Many thanks for the detailed explanation. I will experiment with such a patch inclusive
of passing in some flags so that the driver is aware of the intent never to split, and
then attempt to evaluate for myself, at least initially, if the overhead and extra code is
worth this case. I’ll also dig into understanding the basis for the trackers. While I
did of course see them when I was going through the code, I had hoped that maybe they only
served some ancillary purpose involving something like performance or debugging. As
evidenced by the content of your reply, apparently that was a bad theory on my part,
*grin*, but your providing context to their relationship with PRP lists I’m sure will
serve as very helpful toward my understanding of their use. Thank you again.
On Aug 4, 2017, at 6:46 PM, Harris, James R
Great question. In a lot of cases, saving off cb_fn/cb_arg would work as you suggest.
But there are a few cases where it would not – I’ll try to explain.
The io_queue_requests value represents how many nvme_request structures are allocated per
IO queue pair. In the normal case, one call to spdk_nvme_read/write (or one of its
variants) consumes one nvme_request structure and results in one I/O to the SSD. But
there are a few cases where we need to split the user request into multiple I/O to the SSD
– each of which will consume its own nvme_request structure (plus one for the original
1) If the user request exceeds the controller’s MDTS (Max Data Transfer Size), SPDK will
split the request into multiple I/O, each of which is MDTS or less in size.
2) Some Intel NVMe SSDs benefit from splitting I/O in host software if the I/O would
otherwise span a 128KB boundary.

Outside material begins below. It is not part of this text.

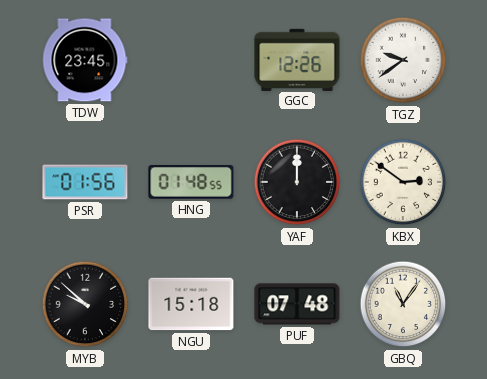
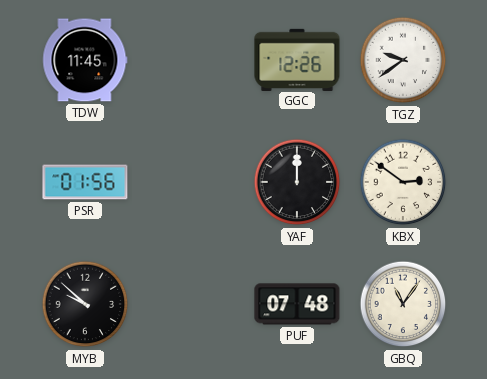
TDW: 23:45 -> 11:45
HNG: 01:48 -> none
NGU: 15:18 -> none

For example, a 64KB I/O that starts at offset 96KB (LBA
192 on a 512 byte formatted namespace) would span such a 128KB boundary. The SSD will
handle such an I/O correctly, but performance will be better if the driver splits it into
two I/O – 32KB with offset LBA 192, and 32KB with offset LBA 256. The SPDK NVMe driver
does this splitting to ensure the best performance on these SSDs and relieve the
application from the burden of understanding these boundaries and doing the splits
3) Most NVMe SSDs do not support SGL for describing the host memory buffers, but instead
uses a format called PRP (Physical Region Pages). PRP has some limitations compared to
full SGL. If you’re not familiar with PRP, the NVMe specification has a good explanation.
Some usage models such as vhost generate I/O that are not PRP compatible, which also
requires splitting the I/O into two or more children so that each is PRP compatible.
So, in the scenario we are discussing, if one request completes, but the new I/O
(submitted from the user’s callback) requires more than one request due to one of these
conditions, the spdk_nvme_read/write function would still have an insufficient number of
Your suggestion is still a good one especially for applications that know they will not
submit I/O which require splitting, and that want to depend on an ENOMEM to stop
submitting new I/O requests and wait for a completion to submit a new one in the context
of the completion handler. Would you be willing to submit your patch to GerritHub so the
SPDK community can review it and merge it upstream?
P.S. - There is also the matter of nvme_tracker structures. An nvme_tracker structure is
tied to an nvme_request that has been submitted to the SSD. nvme_tracker structures have
memory allocated for a worst-case PRP list (4KB) and one is allocated per slot in the NVMe
qpair (io_queue_size). Note that this is a lot more memory than the size of an
nvme_request (248 bytes). If an nvme_request is submitted to the qpair and no
nvme_tracker is available, that nvme_request is queued and will be submitted later once an
nvme_tracker becomes available. So freeing the nvme_request earlier would usually allow
the application to submit a new I/O from the context of the completion callback, but there
would be a bit of inefficiency if the nvme_tracker was not also freed earlier. This would
add more complication to the I/O path. This needs more investigation though to quantify
the level of inefficiency to determine if the extra complication is even warranted.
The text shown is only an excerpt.